Saturday, June 20, 2009

The Peshawar Problem


www.foreignpolicy.com
Working on the International Crisis Group's recent report on Pakistan's internally displaced persons, our team met with Western officials at the Pearl Continental Hotel in Peshawar. Had it not been for my trip to Washington to speak with U.S. officials about their Af-Pak strategy, there is a good chance that I would have been there last Tuesday, June 9, when terrorists blasted a hole through the building, killing more than a dozen people.
The attackers had a sophisticated, carefully orchestrated strategy. They gunned down the civilian police guarding the hotel's perimeter, which enabled them to drive past the cement barriers and overtake the private guards within the hotel. Once inside, they blew themselves up and much of the hotel with them. It looked just like the attack on the Marriott in Islamabad last September, just like the Taj Mahal Palace and the Oberoi Trident hotels in Mumbai last November, and just like the attack on the Serena Hotel in Kabul in January 2008, which I witnessed from my hotel room there.

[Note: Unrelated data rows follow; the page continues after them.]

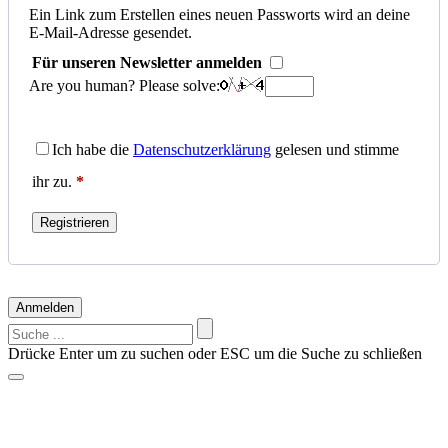
Mail-
Ein Link zum Erstellen eines neuen Passworts wird an deine
E-Mail-Adresse gesendet.
Adresse
*
Für unseren Newsletter anmelden
Erforderlich
Are you human? Please solve:
Ich habe die
Datenschutzerklärung
gelesen und stimme
ihr zu.
*
Registrieren
Anmelden
Suchen
nach:
Drücke Enter um zu suchen oder ESC um die Suche zu schließen
Vorschläge?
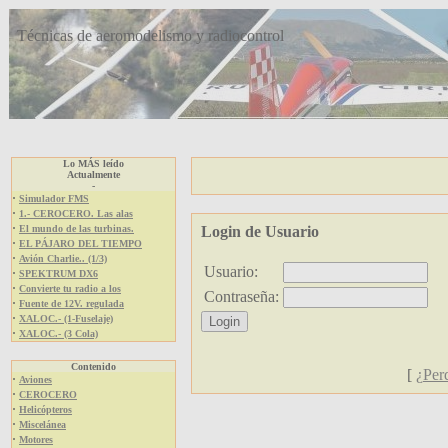
Técnicas de aeromodelismo y radiocontrol
Lo MÁS leído
Actualmente
-
·
Simulador FMS
·
1.- CEROCERO. Las alas
·
El mundo de las turbinas.
Login de Usuario
·
EL PÁJARO DEL TIEMPO
·
Avión Charlie.. (1/3)
Usuario:
·
SPEKTRUM DX6
·
Convierte tu radio a los
Contraseña:
·
Fuente de 12V. regulada
·
XALOC.- (1-Fuselaje)
·
XALOC.- (3 Cola)
Contenido
[
¿Per
·
Aviones
·
CEROCERO
·
Helicópteros
·
Miscelánea
·
Motores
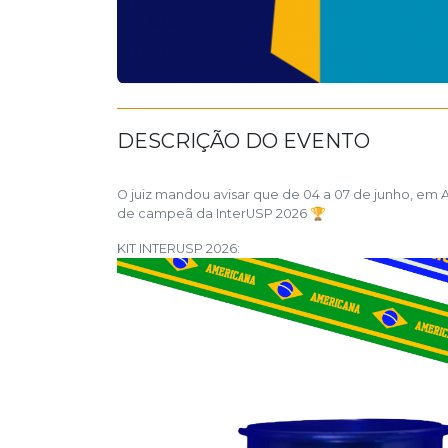
DESCRIÇÃO DO EVENTO
O juiz mandou avisar que de 04 a 07 de junho, em 
de campeã da InterUSP 2026 🏆
KIT INTERUSP 2026:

The similarities are no coincidence. All the targets have been luxury hotels frequented by foreigners. Every attack has taken advantage of weaknesses in the local infrastructure. Nor was the timing of the attack on the Pearl Continental an accident. Employees from the United Nations, the World Food Program, and numerous aid organizations were staying there. Many of them were charged with helping the 3 million people who have been displaced in the last month alone. These now internally displaced people (IDPs) fled on just a few hours notice -- before a military offensive meant to "flush out" the terrorists in the North-west Frontier Province's Malakand district unleashed heavy artillery, helicopter gunships, and jetfighters against their homes and crops. They left without possessions, and these usually mountain dwellers arrived unprepared for the scorching plains climate. The attack on the Pearl Continental forced international agencies to withdraw their international staff from Peshawar, disrupting assistance to the hundreds of thousands now living in government-run camps.

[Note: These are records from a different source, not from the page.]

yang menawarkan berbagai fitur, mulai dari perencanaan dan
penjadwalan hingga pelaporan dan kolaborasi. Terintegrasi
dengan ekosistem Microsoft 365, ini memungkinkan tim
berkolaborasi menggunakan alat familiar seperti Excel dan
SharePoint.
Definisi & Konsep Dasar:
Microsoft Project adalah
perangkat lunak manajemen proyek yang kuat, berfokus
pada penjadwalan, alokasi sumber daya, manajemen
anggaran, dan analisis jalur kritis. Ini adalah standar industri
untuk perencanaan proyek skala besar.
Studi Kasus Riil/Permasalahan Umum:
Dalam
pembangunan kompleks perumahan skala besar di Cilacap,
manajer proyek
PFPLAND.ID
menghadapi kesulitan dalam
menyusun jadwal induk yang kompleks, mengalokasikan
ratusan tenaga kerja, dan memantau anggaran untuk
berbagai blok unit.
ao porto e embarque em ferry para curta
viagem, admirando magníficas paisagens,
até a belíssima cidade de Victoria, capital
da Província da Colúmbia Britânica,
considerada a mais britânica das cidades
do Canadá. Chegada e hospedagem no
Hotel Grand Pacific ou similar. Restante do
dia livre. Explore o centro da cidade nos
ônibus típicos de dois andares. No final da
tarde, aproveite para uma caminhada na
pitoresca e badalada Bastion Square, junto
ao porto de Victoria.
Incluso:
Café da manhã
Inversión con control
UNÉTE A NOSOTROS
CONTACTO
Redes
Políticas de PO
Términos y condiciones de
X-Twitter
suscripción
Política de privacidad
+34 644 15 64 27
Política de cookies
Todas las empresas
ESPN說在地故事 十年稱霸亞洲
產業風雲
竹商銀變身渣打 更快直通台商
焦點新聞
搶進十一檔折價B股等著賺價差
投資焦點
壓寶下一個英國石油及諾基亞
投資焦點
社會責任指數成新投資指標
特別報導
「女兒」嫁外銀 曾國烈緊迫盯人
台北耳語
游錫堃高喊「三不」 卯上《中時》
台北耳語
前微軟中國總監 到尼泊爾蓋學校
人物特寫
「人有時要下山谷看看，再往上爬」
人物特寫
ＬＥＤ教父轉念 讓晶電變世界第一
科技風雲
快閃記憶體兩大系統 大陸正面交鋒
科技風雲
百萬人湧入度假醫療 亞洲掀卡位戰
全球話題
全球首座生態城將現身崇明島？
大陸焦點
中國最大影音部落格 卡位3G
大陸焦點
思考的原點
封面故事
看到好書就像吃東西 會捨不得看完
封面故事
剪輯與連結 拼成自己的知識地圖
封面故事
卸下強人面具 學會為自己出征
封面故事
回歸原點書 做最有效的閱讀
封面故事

The IDP situation matters for more than its very real status as a humanitarian crisis. Between 80 and 90 percent of the IDPs are not in the camps; they are bunking with overstretched relatives and friends who receive no outside aid whatsoever. If the international community responds to their needs, these IDPs could present a potentially powerful constituency of civil opposition to extremism. They fled their homes because they reject the militants' worldview. If and when peace returns, they, as a resident living in the Federally Administered Tribal Areas told Crisis Group, will be the robust civil society that is so badly needed in the conflict zones.

If Pakistan and its international partners don't meet the needs of those taking refuge, the jihadists will. For a taste of what could happen, just take the October 2008 earthquake in Quetta. To this day, jihadi organizations are winning support by posing as relief groups, offering food, shelter, education, and salvation in one fell swoop. For many IDPs, these services will be their only option. It is not surprising that the terrorists have been so effective in Pakistan.

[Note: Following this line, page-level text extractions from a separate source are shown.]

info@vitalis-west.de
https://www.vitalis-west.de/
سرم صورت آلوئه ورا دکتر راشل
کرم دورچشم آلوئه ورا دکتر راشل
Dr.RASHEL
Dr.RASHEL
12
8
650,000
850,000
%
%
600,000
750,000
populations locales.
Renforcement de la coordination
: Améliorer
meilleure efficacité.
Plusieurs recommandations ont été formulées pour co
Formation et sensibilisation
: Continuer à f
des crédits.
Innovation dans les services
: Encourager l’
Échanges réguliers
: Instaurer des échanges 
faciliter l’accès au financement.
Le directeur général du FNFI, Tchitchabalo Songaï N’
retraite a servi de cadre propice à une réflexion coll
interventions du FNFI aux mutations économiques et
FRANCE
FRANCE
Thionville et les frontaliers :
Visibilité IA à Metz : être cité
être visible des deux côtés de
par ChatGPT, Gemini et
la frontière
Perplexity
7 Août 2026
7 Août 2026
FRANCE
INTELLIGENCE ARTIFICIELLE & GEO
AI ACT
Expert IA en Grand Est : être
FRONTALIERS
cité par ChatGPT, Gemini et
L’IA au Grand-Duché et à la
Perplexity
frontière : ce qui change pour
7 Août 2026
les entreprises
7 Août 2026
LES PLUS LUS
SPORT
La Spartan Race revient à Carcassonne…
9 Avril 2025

There are other vulnerabilities that militants exploit here, too. Aid and assistance is one; policing is even more important. Local police forces in the area of the attacks were and remain completely ill-equipped to contend with insurgents. They lack training, barriers, vehicles, modern weapons, and even guns. The underfunded police could do far more with all of these missing resources in hand. As proof, police forces have more frequently intervened and prevented more deadly attacks than their well-funded Army colleagues. If they were trained in counterinsurgency tactics and evidence collection, police could rightly treat and try militants as criminals. Today, the country's criminal prosecution rate stands at only 10 percent.

If the Peshawar attacks teach us anything, it is that, while the foot soldiers may be local militants, the brains behind the terrorist attacks are not. In 2009, there have been more terrorist attacks and more suicide bombings in Pakistan than in Iraq. For the masterminds behind the brutal violence, Pakistan is just the latest frontier in a global campaign.

Their broader goal is clear: terrorize and demoralize the public and the security agencies, and prevent vital services from reaching those who need it most. Al Qaeda and the Taliban's foothold on the tribal belt enables them to do just that. When the state fails to provide the services that civilians desperately need, the jihadists fill the void. The way that Pakistan, the United States, and other partners approach relief for the latest victims will determine what will emerge from the rubble: a strong civil society that stands in opposition to extremism, or a population beaten into compliance with the very forces tearing their country apart.